The gun proposal would make concealed weapons permits from one state valid in other states as long as the person obeys the laws of other states, such as weapons bans in certain localities. It does not establish national standards for concealed weapons permits and would not allow those with permits to carry weapons into Wisconsin and Illinois.
Gun control groups were strongly in opposition.
Concealed handgun permit holders killed at least seven police officers and 44 private citizens during a two-year period ending in April, according to a study by the Violence Policy Center. "It is beyond irrational for Congress to vote to expand the reach of these deadly laws," said the center's legislative director, Kristen Rand.
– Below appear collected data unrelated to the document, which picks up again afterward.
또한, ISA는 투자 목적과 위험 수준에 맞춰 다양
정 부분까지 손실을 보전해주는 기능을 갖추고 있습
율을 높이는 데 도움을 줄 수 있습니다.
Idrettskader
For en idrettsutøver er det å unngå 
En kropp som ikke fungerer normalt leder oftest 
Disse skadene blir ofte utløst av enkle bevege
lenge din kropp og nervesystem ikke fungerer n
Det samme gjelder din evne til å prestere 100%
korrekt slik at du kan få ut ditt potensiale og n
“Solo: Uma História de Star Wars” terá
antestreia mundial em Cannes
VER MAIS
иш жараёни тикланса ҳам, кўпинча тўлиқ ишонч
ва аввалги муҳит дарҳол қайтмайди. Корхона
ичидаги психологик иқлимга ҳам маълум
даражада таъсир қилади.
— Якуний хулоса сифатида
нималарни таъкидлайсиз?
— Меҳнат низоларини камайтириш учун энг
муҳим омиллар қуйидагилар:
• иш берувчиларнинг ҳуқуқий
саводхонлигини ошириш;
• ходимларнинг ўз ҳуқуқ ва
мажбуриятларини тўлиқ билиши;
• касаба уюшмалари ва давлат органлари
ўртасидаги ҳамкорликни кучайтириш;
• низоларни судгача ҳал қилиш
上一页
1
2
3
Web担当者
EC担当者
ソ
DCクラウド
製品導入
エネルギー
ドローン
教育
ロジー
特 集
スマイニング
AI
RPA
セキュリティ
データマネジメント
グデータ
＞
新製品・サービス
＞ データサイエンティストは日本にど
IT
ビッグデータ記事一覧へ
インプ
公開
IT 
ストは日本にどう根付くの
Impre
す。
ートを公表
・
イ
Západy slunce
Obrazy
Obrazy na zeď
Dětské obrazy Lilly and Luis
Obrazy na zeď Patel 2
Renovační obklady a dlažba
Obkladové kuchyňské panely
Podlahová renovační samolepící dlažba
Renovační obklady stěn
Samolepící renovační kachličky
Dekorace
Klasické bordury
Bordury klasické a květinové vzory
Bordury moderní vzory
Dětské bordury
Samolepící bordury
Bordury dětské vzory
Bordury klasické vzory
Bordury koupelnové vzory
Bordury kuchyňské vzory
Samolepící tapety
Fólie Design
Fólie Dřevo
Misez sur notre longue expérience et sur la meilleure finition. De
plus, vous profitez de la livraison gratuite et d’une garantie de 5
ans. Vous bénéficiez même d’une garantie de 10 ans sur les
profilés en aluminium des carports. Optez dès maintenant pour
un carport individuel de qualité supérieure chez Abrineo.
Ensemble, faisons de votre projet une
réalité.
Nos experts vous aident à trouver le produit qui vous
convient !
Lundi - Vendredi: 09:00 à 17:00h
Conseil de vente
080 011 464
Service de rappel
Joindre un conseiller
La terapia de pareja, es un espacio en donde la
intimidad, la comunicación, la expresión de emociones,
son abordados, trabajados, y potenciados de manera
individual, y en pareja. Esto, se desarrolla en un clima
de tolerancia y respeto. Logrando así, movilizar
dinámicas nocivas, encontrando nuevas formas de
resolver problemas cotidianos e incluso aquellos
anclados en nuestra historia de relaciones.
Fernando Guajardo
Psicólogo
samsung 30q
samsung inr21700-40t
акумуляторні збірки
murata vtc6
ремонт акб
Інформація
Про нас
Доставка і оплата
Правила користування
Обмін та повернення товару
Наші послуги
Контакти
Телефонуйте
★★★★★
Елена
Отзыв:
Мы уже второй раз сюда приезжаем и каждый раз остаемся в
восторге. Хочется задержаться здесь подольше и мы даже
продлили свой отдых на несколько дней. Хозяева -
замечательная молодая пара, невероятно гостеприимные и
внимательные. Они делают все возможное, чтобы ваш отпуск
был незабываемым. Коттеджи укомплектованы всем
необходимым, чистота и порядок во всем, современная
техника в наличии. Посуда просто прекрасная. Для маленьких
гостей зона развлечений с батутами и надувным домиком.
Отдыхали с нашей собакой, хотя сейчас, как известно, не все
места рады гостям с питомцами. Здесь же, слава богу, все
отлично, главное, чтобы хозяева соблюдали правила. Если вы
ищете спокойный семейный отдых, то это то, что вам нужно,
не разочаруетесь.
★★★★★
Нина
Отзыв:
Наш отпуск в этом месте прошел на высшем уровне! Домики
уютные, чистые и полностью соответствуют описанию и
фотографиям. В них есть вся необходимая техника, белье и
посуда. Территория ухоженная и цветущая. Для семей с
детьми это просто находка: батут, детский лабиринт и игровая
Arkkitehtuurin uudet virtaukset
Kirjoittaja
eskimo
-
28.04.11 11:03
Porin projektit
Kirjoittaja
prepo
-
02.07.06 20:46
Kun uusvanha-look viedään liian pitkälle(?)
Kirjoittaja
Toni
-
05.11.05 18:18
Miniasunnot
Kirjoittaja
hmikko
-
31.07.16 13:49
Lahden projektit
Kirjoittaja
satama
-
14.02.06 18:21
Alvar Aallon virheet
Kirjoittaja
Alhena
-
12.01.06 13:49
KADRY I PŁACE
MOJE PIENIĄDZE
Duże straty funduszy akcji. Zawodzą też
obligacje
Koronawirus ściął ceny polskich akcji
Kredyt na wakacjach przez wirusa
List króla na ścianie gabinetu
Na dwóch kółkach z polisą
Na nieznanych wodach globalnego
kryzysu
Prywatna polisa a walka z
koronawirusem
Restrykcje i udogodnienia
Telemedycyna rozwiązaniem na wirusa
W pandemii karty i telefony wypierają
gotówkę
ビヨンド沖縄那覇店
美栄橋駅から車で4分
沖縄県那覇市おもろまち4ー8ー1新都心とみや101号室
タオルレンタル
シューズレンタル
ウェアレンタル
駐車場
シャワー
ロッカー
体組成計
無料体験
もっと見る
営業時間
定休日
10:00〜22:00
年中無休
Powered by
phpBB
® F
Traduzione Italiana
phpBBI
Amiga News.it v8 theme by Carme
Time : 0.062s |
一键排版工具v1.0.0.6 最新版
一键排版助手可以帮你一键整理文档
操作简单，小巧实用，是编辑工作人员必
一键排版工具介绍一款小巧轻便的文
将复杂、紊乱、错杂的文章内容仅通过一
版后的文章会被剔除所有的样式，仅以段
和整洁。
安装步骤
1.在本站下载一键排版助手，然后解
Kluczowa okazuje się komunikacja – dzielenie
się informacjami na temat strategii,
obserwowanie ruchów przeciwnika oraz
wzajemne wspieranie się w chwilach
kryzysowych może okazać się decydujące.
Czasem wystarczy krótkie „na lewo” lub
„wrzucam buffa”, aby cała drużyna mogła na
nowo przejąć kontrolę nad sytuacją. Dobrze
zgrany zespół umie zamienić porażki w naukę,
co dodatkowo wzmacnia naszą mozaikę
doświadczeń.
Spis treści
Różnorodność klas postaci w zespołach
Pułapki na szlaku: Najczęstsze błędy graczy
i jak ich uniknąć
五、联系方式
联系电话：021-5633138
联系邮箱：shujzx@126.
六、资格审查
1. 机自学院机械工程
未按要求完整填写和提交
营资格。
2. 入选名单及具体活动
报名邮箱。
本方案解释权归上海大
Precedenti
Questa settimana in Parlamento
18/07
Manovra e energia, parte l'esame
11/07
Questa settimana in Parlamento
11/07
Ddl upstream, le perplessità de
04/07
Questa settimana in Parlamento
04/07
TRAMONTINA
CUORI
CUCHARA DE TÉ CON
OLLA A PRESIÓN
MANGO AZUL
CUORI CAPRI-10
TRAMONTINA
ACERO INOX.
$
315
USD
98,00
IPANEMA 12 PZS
Sen. Chuck Schumer, D-N.Y., said the bill would "incite a dangerous race to the bottom in our nation's gun laws." He said his own state, which has strict gun control laws, would have to accept concealed weapons permits from states such as Arizona, which issues permits to people with drinking problems, or Alaska, where people with violent misdemeanor convictions can get permits.
"Folks in Minot, N.D., and New York are going to have different conceptions about what's right for their locality," said Jim Kessler, vice president for policy at Third Way, a centrist think tank that supports gun rights. "In some states you have to show a real need" to get a permit, he said. "In other states you have to show that you can stand on two feet."
So far this year gun rights advocates have had the clear advantage in Congress. They managed to attach a provision to a credit card bill signed into law that restores the right to carry loaded firearms in national parks, and coupled a Senate vote giving the District of Columbia a vote in the House with a provision effectively ending the District's tough gun control laws.